Autonomous maintenance
Maintenance will evolve from prediction – where it currently stands – towards autonomy:
- Automatic root-cause diagnosis
- Intervention planning without human intervention
- Automatic spare-parts management
- Dynamic production reconfiguration
The system will not only detect problems, but also make operational decisions.
Digital twins and AI
The combined concept of a digital twin and AI represents one of the greatest opportunities:
- Real-time simulation of thousands of scenarios
- Continuous planning optimisation
- Assessment of investments prior to implementation
- Redesign plant layouts
This will enable us to anticipate bottlenecks and validate changes before actually implementing them, thereby reducing risks and costs.
Introduction of new product lines
AI will also transform the engineering phase:
- Automatic layout design
- Optimised equipment selection
- Accurate ramp-up estimation
- Early identification of risks
Experience will continue to be a key factor, but it will be complemented by models trained with data taken from many previous projects.
Engineers in the Age of AI
The integration of AI into manufacturing automation is not a passing trend, but a structural transformation of the industry.

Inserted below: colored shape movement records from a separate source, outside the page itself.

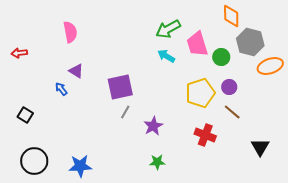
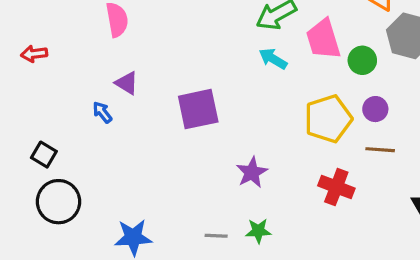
gray line: (125, 112) -> (216, 236), moved, turned 64
brown line: (232, 112) -> (380, 150), turned -36
black circle: (34, 161) -> (58, 202), moved

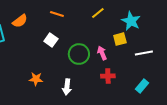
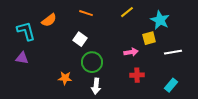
pink arrow: (102, 53) -> (131, 52), turned 104
green circle: (79, 54) -> (92, 62), moved

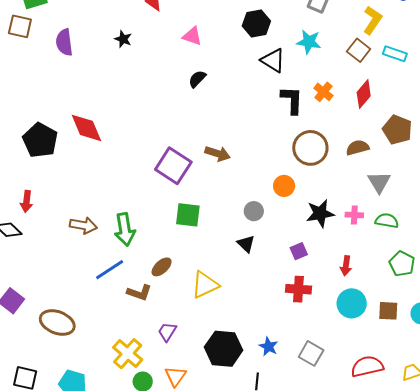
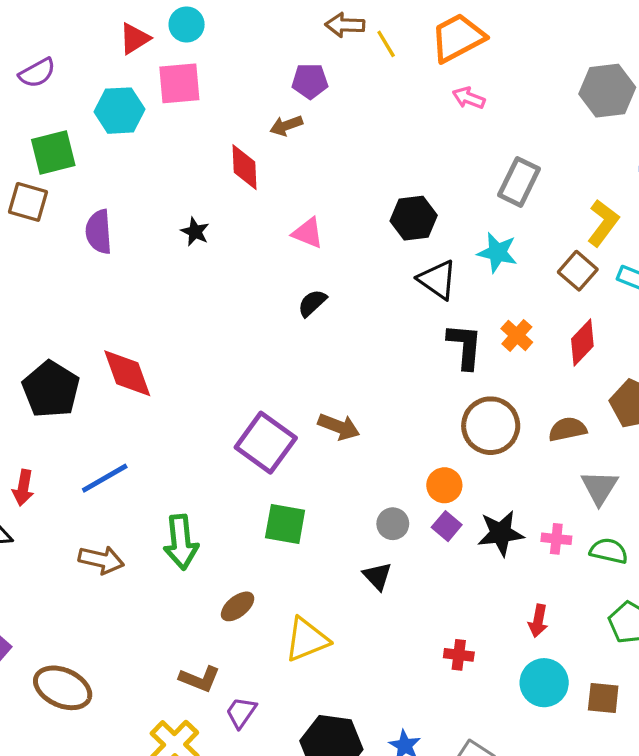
brown arrow: (83, 225) -> (101, 560), moved
purple square: (299, 251) -> (447, 526), moved, turned -30
blue line: (110, 270) -> (105, 478), moved
red cross: (298, 289) -> (459, 655), size x0.7
brown L-shape: (139, 293) -> (200, 679), moved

It is changing the way we design, programme and implement production systems.
This presents opportunities and challenges for engineers. The opportunity to work with more powerful tools, capable of solving complex problems and significantly improving efficiency. It also creates the challenge of adapting to an environment where data, software and artificial intelligence are just as important as mechanics or electronics.
In this new landscape, the real value will not lie in knowing how to program a machine, but in understanding how to integrate intelligent systems into a complete industrial process. At Aritex, we can advise you on how to integrate these AI-based systems.
Because the factory of the future won’t just be automated: it will be smart, adaptable and predictive. And the engineer who leads that change will be the one who understands that AI is not just another tool, but the heart of the new wave of automation.